> [EXERCISE DETAILS]:
Needed from the entries below: every line that holds the word "quality".

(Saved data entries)
▬▬▬▬▬▬▬▬▬▬
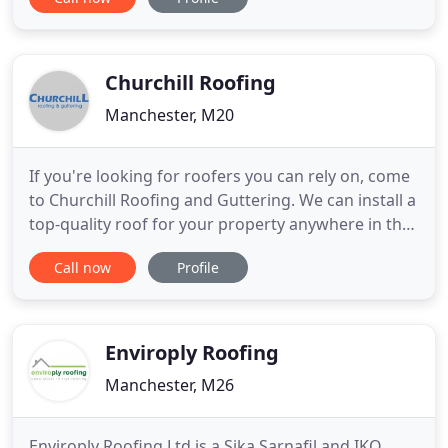
subcontractors or working direct to client.
Impwood Roofing Co are committed to safety and
quality. All operatives are trained for the tasks they
are required to undertake and are fully briefed
Churchill Roofing
prior to commencement
Manchester, M20
If you're looking for roofers you can rely on, come
to Churchill Roofing and Guttering. We can install a
top-quality roof for your property anywhere in the
Greater Manchester area. Over the years, we have
Call now
Profile
expanded to be one of the biggest and most
trusted roofing companies in Manchester. Priding
ourselves on offering a first class roofing service,
we
Enviroply Roofing
Manchester, M26
Enviroply Roofing Ltd is a Sika Sarnafil and IKO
▬▬▬▬▬▬▬▬▬▬
> [EXPECTED ANSWER]:
quality. All operatives are trained for the tasks they
top-quality roof for your property anywhere in the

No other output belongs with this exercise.